I have always liked humorous fiction. I have long felt there’s not enough of it, and also that it’s been so wrong to look down on it. As though humorous fiction is to children’s fiction as children’s fiction is to Booker prize type fiction; i.e. inferior.

It’s not. In fact, I’d suggest that just like writing for children requires more skill, and not less, to write good humour means you have to be really excellent at what you do. Not everyone can do it, or do it well, but when they can, the results can be spectacular.

A couple of weeks ago Adrian McKinty blogged about his twenty funniest novels and it’s an interesting list. I agree with his choice, about the ones I’ve read. I might have picked others, and it could be Adrian doesn’t find them funny, or that he’s not read the same books I have. These things happen.

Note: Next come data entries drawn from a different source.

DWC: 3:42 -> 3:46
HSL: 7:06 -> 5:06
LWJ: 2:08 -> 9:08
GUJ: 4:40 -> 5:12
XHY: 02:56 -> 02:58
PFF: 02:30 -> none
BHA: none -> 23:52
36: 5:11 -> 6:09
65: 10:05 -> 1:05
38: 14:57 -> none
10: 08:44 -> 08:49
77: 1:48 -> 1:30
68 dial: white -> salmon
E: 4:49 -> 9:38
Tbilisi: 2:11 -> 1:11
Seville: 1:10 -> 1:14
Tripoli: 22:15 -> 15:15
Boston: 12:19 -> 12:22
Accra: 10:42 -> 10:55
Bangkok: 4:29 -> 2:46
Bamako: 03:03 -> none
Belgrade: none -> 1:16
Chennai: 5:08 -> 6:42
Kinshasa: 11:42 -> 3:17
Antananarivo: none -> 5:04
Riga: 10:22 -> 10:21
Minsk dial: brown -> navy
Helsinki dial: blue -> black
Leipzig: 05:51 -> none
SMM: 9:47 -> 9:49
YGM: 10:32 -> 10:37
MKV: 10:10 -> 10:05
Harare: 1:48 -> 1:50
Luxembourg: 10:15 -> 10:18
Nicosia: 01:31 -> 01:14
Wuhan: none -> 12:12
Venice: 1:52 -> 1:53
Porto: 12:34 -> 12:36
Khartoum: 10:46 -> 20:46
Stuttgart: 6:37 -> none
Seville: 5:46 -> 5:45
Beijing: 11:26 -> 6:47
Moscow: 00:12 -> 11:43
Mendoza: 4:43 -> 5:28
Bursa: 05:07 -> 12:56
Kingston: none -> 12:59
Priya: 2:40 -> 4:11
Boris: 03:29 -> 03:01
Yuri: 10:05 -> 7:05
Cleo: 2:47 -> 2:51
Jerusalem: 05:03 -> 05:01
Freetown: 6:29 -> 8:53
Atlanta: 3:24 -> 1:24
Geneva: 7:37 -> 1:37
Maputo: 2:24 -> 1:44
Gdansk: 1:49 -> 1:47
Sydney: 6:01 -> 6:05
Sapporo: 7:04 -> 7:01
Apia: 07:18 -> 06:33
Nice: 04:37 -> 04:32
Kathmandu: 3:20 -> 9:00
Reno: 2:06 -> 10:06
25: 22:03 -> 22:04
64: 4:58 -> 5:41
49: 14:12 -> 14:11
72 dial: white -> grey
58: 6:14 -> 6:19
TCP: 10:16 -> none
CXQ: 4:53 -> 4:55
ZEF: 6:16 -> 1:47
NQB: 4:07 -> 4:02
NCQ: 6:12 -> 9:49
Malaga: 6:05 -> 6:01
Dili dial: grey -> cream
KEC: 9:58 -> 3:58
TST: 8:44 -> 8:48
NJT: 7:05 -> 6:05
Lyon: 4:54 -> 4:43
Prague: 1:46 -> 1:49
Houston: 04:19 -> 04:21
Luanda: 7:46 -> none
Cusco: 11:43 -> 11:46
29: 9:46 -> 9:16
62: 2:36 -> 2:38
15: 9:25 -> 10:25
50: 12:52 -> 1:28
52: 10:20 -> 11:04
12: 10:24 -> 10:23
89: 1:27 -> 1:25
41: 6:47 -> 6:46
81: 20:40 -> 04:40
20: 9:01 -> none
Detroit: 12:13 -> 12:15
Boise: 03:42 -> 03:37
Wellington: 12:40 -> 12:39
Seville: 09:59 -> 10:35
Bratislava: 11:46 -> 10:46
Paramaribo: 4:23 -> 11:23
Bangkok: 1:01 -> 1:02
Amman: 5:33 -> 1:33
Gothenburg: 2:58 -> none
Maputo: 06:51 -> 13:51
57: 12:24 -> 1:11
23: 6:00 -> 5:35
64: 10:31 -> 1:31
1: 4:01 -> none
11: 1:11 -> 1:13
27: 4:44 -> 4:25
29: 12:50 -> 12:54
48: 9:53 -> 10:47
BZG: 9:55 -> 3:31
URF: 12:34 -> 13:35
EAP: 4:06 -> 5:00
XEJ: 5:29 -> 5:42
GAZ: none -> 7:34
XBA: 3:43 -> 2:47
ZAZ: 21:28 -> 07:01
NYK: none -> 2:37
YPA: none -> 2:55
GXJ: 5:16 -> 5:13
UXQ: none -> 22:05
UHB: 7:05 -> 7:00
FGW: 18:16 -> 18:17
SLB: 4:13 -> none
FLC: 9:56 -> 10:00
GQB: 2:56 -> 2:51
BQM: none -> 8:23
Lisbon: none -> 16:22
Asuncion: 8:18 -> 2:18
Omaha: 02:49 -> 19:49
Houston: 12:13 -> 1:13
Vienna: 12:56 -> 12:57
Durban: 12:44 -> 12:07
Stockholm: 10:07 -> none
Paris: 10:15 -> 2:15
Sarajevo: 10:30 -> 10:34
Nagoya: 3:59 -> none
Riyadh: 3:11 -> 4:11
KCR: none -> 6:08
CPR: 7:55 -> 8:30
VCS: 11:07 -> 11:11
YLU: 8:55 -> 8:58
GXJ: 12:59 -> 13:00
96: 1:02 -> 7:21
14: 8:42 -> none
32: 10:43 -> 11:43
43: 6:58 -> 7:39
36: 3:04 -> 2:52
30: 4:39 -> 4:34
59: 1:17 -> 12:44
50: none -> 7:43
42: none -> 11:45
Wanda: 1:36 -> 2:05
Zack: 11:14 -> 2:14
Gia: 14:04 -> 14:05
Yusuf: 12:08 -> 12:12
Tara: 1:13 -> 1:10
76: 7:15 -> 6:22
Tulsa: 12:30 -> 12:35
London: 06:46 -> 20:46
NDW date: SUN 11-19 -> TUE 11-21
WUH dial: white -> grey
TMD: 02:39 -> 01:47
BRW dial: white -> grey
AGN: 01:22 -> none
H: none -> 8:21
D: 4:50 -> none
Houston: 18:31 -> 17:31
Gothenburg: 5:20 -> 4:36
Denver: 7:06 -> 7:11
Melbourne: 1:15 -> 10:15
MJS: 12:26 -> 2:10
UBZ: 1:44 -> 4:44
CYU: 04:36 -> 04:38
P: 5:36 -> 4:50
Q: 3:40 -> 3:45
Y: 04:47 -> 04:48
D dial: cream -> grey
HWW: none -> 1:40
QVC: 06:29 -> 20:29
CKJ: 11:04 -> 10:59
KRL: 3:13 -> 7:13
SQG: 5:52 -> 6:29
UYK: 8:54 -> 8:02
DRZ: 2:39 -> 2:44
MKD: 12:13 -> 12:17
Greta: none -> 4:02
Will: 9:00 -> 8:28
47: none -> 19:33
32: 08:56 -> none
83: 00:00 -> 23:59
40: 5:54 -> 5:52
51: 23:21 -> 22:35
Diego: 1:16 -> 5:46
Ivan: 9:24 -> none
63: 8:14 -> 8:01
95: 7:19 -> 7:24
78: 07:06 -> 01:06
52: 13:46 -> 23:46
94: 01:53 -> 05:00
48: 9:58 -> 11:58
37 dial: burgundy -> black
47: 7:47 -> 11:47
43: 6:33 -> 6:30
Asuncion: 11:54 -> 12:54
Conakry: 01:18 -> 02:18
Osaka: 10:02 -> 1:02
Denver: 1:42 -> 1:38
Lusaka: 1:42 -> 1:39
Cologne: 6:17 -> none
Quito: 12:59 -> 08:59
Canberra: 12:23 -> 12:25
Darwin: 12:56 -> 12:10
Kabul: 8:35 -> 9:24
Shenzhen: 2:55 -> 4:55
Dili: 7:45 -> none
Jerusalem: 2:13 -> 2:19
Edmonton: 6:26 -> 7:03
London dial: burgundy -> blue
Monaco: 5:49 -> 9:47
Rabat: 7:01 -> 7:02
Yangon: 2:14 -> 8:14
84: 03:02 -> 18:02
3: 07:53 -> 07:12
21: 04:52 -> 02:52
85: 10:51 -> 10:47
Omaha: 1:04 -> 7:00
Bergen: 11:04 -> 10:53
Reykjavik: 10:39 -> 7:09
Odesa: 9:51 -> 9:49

I do agree with him about this, though: ‘It’s got be funny throughout too. One really funny scene as in Kingsley Amis’s Lucky Jim for example just doesn’t cut it. I’m also not allowing anything that people say is funny but which actually isn’t or perhaps used to be funny but isn’t anymore. I’ve read Gargantua and Pantagruel and they are not funny. Shakespeare’s comedies are not funny. Dickens is not funny.’

There’s a lot in life that’s not funny. But there’s also a lot that is. And yes, I hated Lucky Jim the first time I read it. Loved it on the second read. But Adrian is right; one funny scene isn’t enough. (Apart from The Vicar Of Nibbleswicke, I don’t reckon Roald Dahl is funny. Not in that way.)

I’ve not thought this through enough so I can give you my own list, but Terry Pratchett is obviously on it. Would be, I mean, if there was a list. And even if I stick to children’s books, I reckon Douglas Adams has to be on it. From there it is a quick jump to Eoin Colfer and from him to many other Irish authors (it must be the water?), and then jump again, to Frank Cottrell Boyce, Joan Aiken, Morris Gleitzman, Debi Gliori, Barry Hutchison, Hilary McKay, Andy Mulligan, Kate DiCamillo. And last but not least, my fairy blogmother Meg Rosoff. She doesn’t only kill goats.

My apologies to anyone not mentioned. I didn’t go about this scientifically, but merely wanted to mention that being funny is a good thing. A good read is good for your wellbeing, and a funny read is even better. Go on, find something to make you laugh! Preferably until you cry. The hankies are on me.